Report each line below that carries the word "الجهد".

(RECORDS FOR THE TASK)

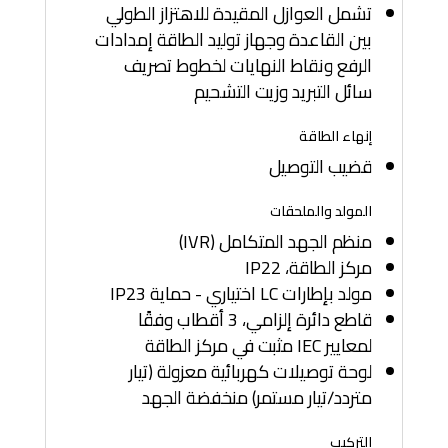
تشمل العوازل المقيدة للاهتزاز الطولي
بين القاعدة وجهاز توليد الطاقة إمدادات
الرفع ونقاط النهايات لخطوط تصريف
سائل التبريد وزيت التشحيم
إنهاء الطاقة
قضيب التوصيل
المولد والملحقات
منظم الجهد المتكامل (IVR)
مركز الطاقة، IP22
مولد بإطارات LC اختياري - حماية IP23
قاطع دائرة إلزامي، 3 أقطاب وفقًا
لمعايير IEC مثبت في مركز الطاقة
لوحة توصيلات كهربائية معزولة (تيار
متردد/تيار مستمر) منخفضة الجهد
التركيب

(End RECORDS FOR THE TASK)

* **EXERCISE SOLUTION**:
منظم الجهد المتكامل (IVR)
متردد/تيار مستمر) منخفضة الجهد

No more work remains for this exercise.